The book, as you point out, attempts to replicate the browsing experience, whereby we wandered the stacks, engage a conversation, pull a book off the shelf and note a particularly nice line or a particularly pertinent passage or, perhaps, a counterintuitive note that helps us see finer grains and textures of what we thought we already understood.

On a related note, I am very interested in the paradoxes of the good bookstore and the reading experience, and I think there are some parallel paradoxes implicit in writing that I was cognizant of as I was composing the book. When we are browsing a good bookstore or reading a good book, it feels like it is ours alone and, simultaneously, unowned; like we are in solitude in community; our attention is both diffused and focused; and that time dilates and contracts simultaneously. My hope is that these paradoxes are apparent to the reader—and that they are pleasing.

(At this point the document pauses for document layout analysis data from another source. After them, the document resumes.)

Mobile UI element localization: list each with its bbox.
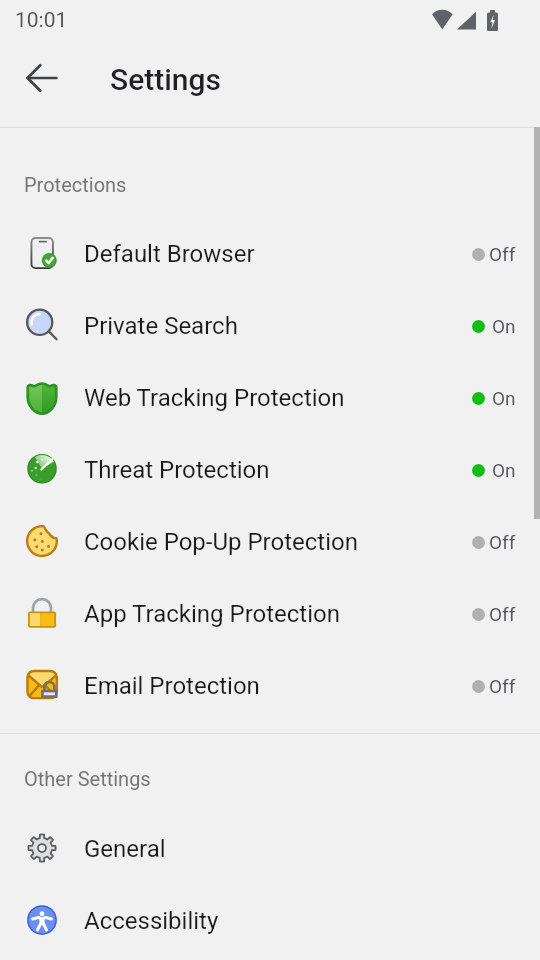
staticText: Email Protection xyxy=(84,672,260,700)
staticText: Off xyxy=(489,675,516,697)
button[interactable]: Accessibility xyxy=(0,885,540,957)
button[interactable]: App Tracking Protection xyxy=(0,578,540,650)
button[interactable]: Web Tracking Protection xyxy=(0,362,540,434)
staticText: Default Browser xyxy=(84,240,255,268)
staticText: On xyxy=(492,387,516,409)
button[interactable]: Private Search xyxy=(0,290,540,362)
staticText: App Tracking Protection xyxy=(84,600,340,628)
staticText: Off xyxy=(489,243,516,265)
staticText: Cookie Pop-Up Protection xyxy=(84,528,358,556)
staticText: Threat Protection xyxy=(84,456,270,484)
staticText: Off xyxy=(489,531,516,553)
staticText: Other Settings xyxy=(24,767,151,790)
staticText: Protections xyxy=(24,173,127,196)
staticText: On xyxy=(492,315,516,337)
staticText: 10:01 xyxy=(15,8,68,33)
button[interactable]: Default Browser xyxy=(0,218,540,290)
staticText: General xyxy=(84,835,166,863)
button[interactable]: Back xyxy=(13,49,71,107)
button[interactable]: General xyxy=(0,813,540,885)
staticText: On xyxy=(492,459,516,481)
staticText: Accessibility xyxy=(84,907,219,935)
staticText: Off xyxy=(489,603,516,625)
staticText: Settings xyxy=(110,62,222,97)
button[interactable]: Threat Protection xyxy=(0,434,540,506)
staticText: Private Search xyxy=(84,312,238,340)
button[interactable]: Cookie Pop-Up Protection xyxy=(0,506,540,578)
button[interactable]: Email Protection xyxy=(0,650,540,722)
staticText: Web Tracking Protection xyxy=(84,384,345,412)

SH: You mention that “a good bookstore must develop its filters and selections, and thus its character.” A strong piece of scholarship must also do the same. How did you decide which authors and texts to include in In Praise of Good Bookstores?

JD: My choices on authors and texts were idiosyncratic and unscientific. They followed my interests and my curiosity. So much of the work of writing happens over years of developing and trusting one's sensibility. Perhaps we spend way too much time reading books that we should, as opposed to books to which we're attracted. I am not a professional reader, but a professional enthusiast. One of the joys of being a common reader is that one can follow their fancy wherever it takes them. In a bookstore, that enthusiasm is omnidirectional.

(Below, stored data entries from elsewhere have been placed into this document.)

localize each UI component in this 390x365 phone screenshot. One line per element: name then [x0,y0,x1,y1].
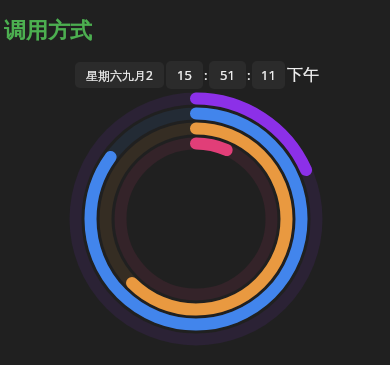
button[interactable]: 调用方式 [4,17,92,45]
staticText: 15 [177,66,192,84]
button[interactable]: 下午 [287,65,319,85]
button[interactable]: 星期六九月2 [75,62,164,88]
button[interactable]: 51 [209,61,246,89]
button[interactable]: 11 [252,61,285,89]
staticText: : [247,66,251,84]
staticText: : [204,66,208,84]
staticText: 星期六九月2 [86,67,153,83]
staticText: 11 [261,66,276,84]
staticText: 51 [220,66,235,84]
other: Clock rings: day, hour, minute, second [0,0,390,365]
button[interactable]: 15 [166,61,203,89]
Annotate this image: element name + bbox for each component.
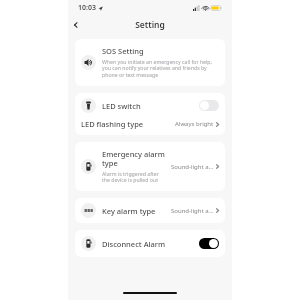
button[interactable]: Disconnect Alarm (75, 230, 225, 257)
staticText: SOS Setting (102, 46, 144, 56)
button[interactable]: Toggle off (199, 100, 219, 111)
button[interactable]: LED flashing type (75, 118, 225, 135)
staticText: Disconnect Alarm (102, 239, 166, 249)
staticText: Emergency alarm type (102, 149, 168, 169)
button[interactable]: Emergency alarm type (75, 142, 225, 191)
staticText: When you initiate an emergency call for … (102, 58, 219, 79)
staticText: Alarm is triggered after the device is p… (102, 170, 168, 184)
staticText: 10:03 (78, 3, 96, 13)
staticText: Always bright (175, 120, 214, 128)
button[interactable]: Key alarm type (75, 198, 225, 223)
staticText: Setting (135, 19, 165, 31)
staticText: Sound-light a... (171, 207, 214, 215)
staticText: Key alarm type (102, 206, 156, 216)
button[interactable]: SOS Setting (75, 39, 225, 86)
staticText: LED switch (102, 101, 141, 111)
button[interactable]: Toggle on (199, 238, 219, 249)
staticText: LED flashing type (81, 119, 144, 129)
button[interactable]: Back (68, 17, 84, 33)
staticText: Sound-light a... (171, 163, 214, 171)
button[interactable]: LED switch (75, 93, 225, 118)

So many of my favorite books came to me as discoveries in the browse, but also as recommendations from fellow booksellers, or from customers, authors, and publisher representatives. There is a shared enthusiasm in bookstores. I feel very lucky to have had this daily experience of sharing treasures and delights.

SH: As the title explicitly states, this is a book about “good bookstores”—spaces that are invested in the art of bookselling and the cultivation of wonder and contemplation. Do you believe that the “good bookstore” is a fixed concept, or can it differ in relation to place, historical events, etc.?

JD: That is an astute question. What I mean by a good bookstore (capital G capital B) is a store that is deliberately supporting the stocking and selling of serious and enduring books, including those meant for small audiences. There are many great bookstores that are also good bookstores, and there really are no bad bookstores per se. But the ideal to which I am gesturing, which is not much different from the good society or the good life as the philosophers would have it is a platonic ideal of what these spaces could be, if we built them as we will, not as we must. In this way, yes, it is a fixed concept.

SH: You are currently the director of the ever-cherished Seminary Co-op Bookstores in Chicago. You have also worked as a bookseller now for over two decades. Has your conception of “good bookstores” changed throughout your career?

JD: Absolutely! I came up through Barnes and Noble in the 90s and then worked in large campus bookstores, first at Berkeley and then at Stanford, in the aughts and early teens. It wasn't until I took the helm of the Seminary Co-op that I recognized just how diluted those stores were. I then wondered if perhaps there was a way to run the ideal of a bookstore without diluting the very thing that makes these bookstores so valuable. Look, it's a long shot that a store like the Seminary Co-op will survive. But if we're going to survive—and, I assure you, I have significant hope that we will, in no small part because we should—I would prefer to survive embodying our ideals and striving to become the best version of the institution, rather than die because we have compromised what makes the stores so great. After all, it was even less likely that a store like this could ever be built, and yet, here we are!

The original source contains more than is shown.